Rather than robots living among us, the vast majority of robots we do have are mostly hidden from view. They are sheltered in factories where they toil away screwing caps onto bottles or sorting components.
Though automation is increasing across every aspect of life, we don’t yet trust robots to act fully outside of our supervision. In the most crucial situations, robots act as extensions of ourselves. Remote-controlled drones, interplanetary rovers, disaster relief bots, and even surgical robots allow us to operate in dangerous or critical environments with more accuracy. However, even the cute delivery robots that scoot alongside us on sidewalks are, more often than not, human-operated.
The greatest challenge within the field of robotics thus far has been getting robots to think for themselves and make decisions in dynamic environments where they have to deal with uncertainty. Though progress on this front has stalled for decades, recent breakthroughs in AI driven by success with large language models are re-invigorating research in novel robot training approaches, signaling a possible new spring in robotics research.
Robotic Primitives
The main thing distinguishing a computer from a robot is the fact that robots can act upon the physical world. Robots are computers with a body, a kind of embodied computation.

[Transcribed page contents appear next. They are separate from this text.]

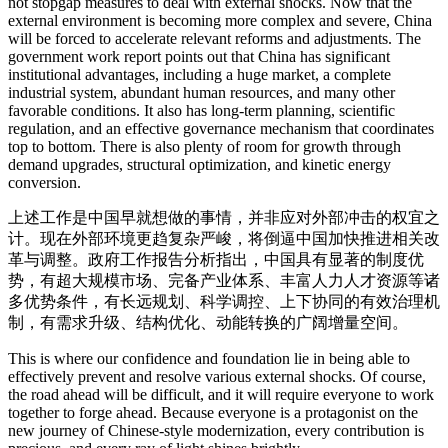
not stopgap measures to deal with external shocks. Now that the
external environment is becoming more complex and severe, China
will be forced to accelerate relevant reforms and adjustments. The
government work report points out that China has significant
institutional advantages, including a huge market, a complete
industrial system, abundant human resources, and many other
favorable conditions. It also has long-term planning, scientific
regulation, and an effective governance mechanism that coordinates
top to bottom. There is also plenty of room for growth through
demand upgrades, structural optimization, and kinetic energy
conversion.
上述工作是中国早就想做的事情，并非应对外部冲击的权宜之
计。现在外部环境更趋复杂严峻，将倒逼中国加快推进相关改
革与调整。政府工作报告分析指出，中国具有显著的制度优
势，有超大规模市场、完备产业体系、丰富人力人才资源等诸
多优势条件，有长远规划、科学调控、上下协同的有效治理机
制，有需求升级、结构优化、动能转换的广阔增量空间。
This is where our confidence and foundation lie in being able to
effectively prevent and resolve various external shocks. Of course,
the road ahead will be difficult, and it will require everyone to work
together to forge ahead. Because everyone is a protagonist on the
new journey of Chinese-style modernization, every contribution is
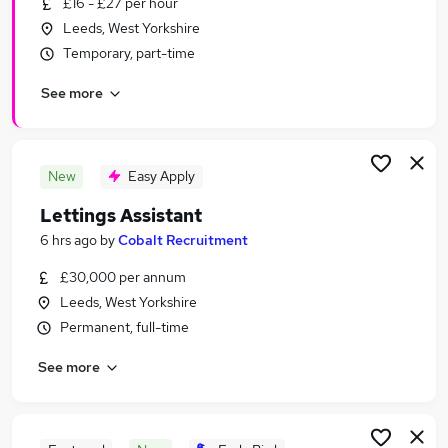
£16 - £27 per hour
Similar searches:
Leeds, West Yorkshire
Estate Agency Jobs in Belfast
Temporary, part-time
Estate Agency Jobs in Birmingham
See more
Estate Agency Jobs in Bradford
New
Easy Apply
Lettings Assistant
6 hrs ago
by
Cobalt Recruitment
£30,000 per annum
Leeds, West Yorkshire
Permanent, full-time
See more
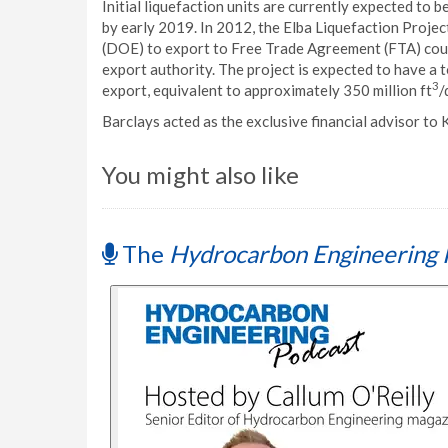
Initial liquefaction units are currently expected to b
by early 2019. In 2012, the Elba Liquefaction Proje
(DOE) to export to Free Trade Agreement (FTA) cou
export authority. The project is expected to have a t
3
export, equivalent to approximately 350 million ft
/
Barclays acted as the exclusive financial advisor to 
You might also like
The
Hydrocarbon Engineering 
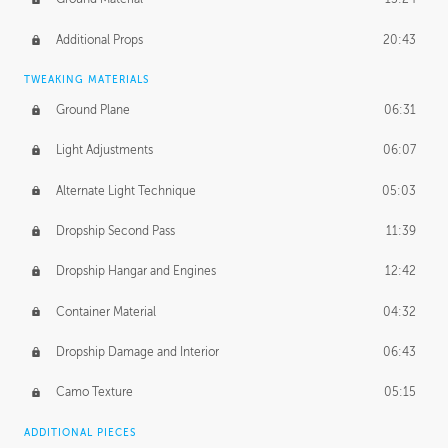
Additional Props
20:43
TWEAKING MATERIALS
Ground Plane
06:31
Light Adjustments
06:07
Alternate Light Technique
05:03
Dropship Second Pass
11:39
Dropship Hangar and Engines
12:42
Container Material
04:32
Dropship Damage and Interior
06:43
Camo Texture
05:15
ADDITIONAL PIECES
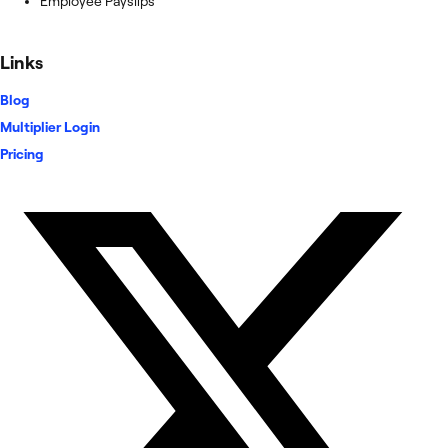
Employee Payslips
Links
Blog
Multiplier Login
Pricing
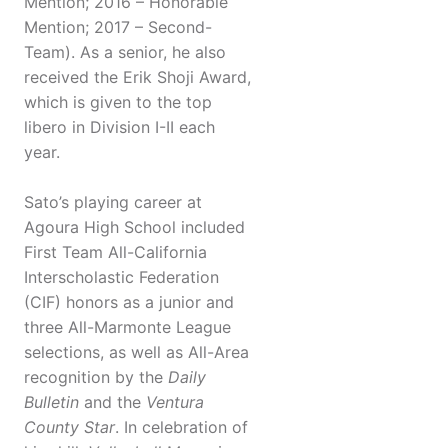
Mention; 2016 – Honorable
Mention; 2017 – Second-
Team). As a senior, he also
received the Erik Shoji Award,
which is given to the top
libero in Division I-II each
year.
Sato’s playing career at
Agoura High School included
First Team All-California
Interscholastic Federation
(CIF) honors as a junior and
three All-Marmonte League
selections, as well as All-Area
recognition by the
Daily
Bulletin
and the
Ventura
County Star
. In celebration of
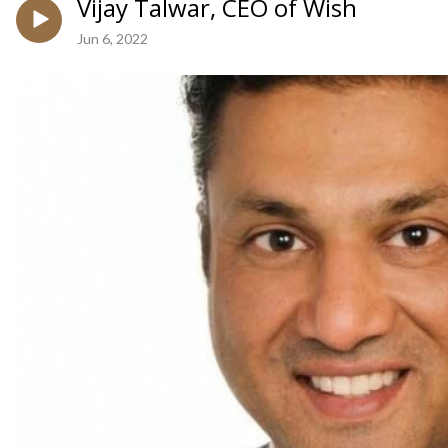
Vijay Talwar, CEO of Wish
Jun 6, 2022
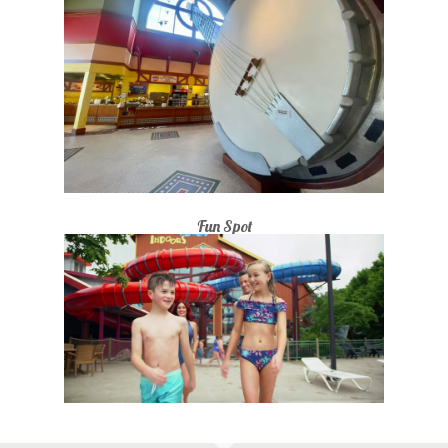
Fun Spot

To interact with the world, all robots must have three main competencies; sensing, thinking, and acting. As a result, the field of robotics itself can actually be subdivided across these three main buckets.
Sensing
Sensing lies on a spectrum of complexity. The simpler side of this spectrum involves tactile mechanisms like switches that go off when they bump into an object or proximity sensors that detect the presence or absence of an object. These cheap and light mechanisms are widely used in smaller robot systems like the Roomba, for example.

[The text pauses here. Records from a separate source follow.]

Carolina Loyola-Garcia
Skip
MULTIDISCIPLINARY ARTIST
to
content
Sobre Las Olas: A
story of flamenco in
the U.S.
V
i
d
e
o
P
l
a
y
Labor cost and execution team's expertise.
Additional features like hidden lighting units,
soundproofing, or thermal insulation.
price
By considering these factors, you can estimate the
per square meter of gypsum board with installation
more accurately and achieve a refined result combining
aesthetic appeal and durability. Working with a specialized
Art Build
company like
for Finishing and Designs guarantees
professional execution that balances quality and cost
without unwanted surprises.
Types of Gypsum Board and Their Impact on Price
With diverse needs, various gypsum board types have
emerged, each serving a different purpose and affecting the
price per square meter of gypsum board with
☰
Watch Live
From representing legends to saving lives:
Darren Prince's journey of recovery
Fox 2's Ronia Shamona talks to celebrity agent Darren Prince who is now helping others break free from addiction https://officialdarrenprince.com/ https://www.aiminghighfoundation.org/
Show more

However, for decades, researchers have striven to give robots more sophisticated methods of perception. For instance, the field of artificial intelligence began with efforts to get computers to develop visual perception and recognize images. For a long time, such systems of computer vision were only capable of “seeing” in two dimensions. However, with the development of light detection and ranging (LIDAR) and radio detection and ranging (RADAR) in the early 2000s, top-of-the-line systems are now capable of seeing in 3D just like us.
While vision has been the most complicated sensory faculty to mimic in computers, everything from sound to touch – and now even smell – are also being actively explored.
Thinking
Thinking is one of the outstanding faculties that we have yet to get right. The field of robotics has had tremendous success with the physical engineering side of robotics, particularly in cases where the robots were hard-coded to perform repetitive, highly predictable tasks. Teaching robots to behave appropriately in dynamic and uncertain environments, on the other hand, has always been a very difficult undertaking. Part of the challenge can be chalked up to the fact that physical activity is very complicated. Though most of us don’t consciously think about it, standing on our own two feet involves a careful balancing act, shifting around our weight in line with the signals from our vestibular system which orients our body in space. Gary Zabel, a lecturer at UMass, writes, “It requires more neurological resources in terms of sheer brain mass to walk on two legs than it does to play chess or prove mathematical theorems, both of which computers have been doing since the 1950s.”
If you want a visual guide to the trials and tribulations of getting physical behavior right, just take a look at this compilation of robots losing their battles against gravity.
Acting
Actuators create the physical form factors of robots. Their role is to convert energy into mechanical force.
The design of actuators determines what robots can do and how they do it. Actuation is also where the challenges that set robotics apart from traditional computer science become immediately apparent. As soon as you settle on a physical form, everything that your robot can do must conform to the constraints of its actuator design. This is why it’s more straightforward to design arms for robots that do well-specified and repetitive tasks, versus arms for robots expected to operate in a general fashion.
The fundamental components of actuation are the engineering primitives that combine to produce a machine capable of the desired movements. When designing a robotic arm or mechanism, engineers can choose between using electric motors (useful for smaller, less energy-intensive applications), hydraulic actuators (which use pressurized fluid to produce a great amount of force and are often used in industrial settings), or pneumatic actuators (which use compressed air to produce movements required for quick, precise activities).
Design of a robot’s physical components, and the nature of the materials they use, are often biologically inspired. Take for instance the Gecko robot that can scale windows, or the robot arm that elongates and tenses up just like a human muscle.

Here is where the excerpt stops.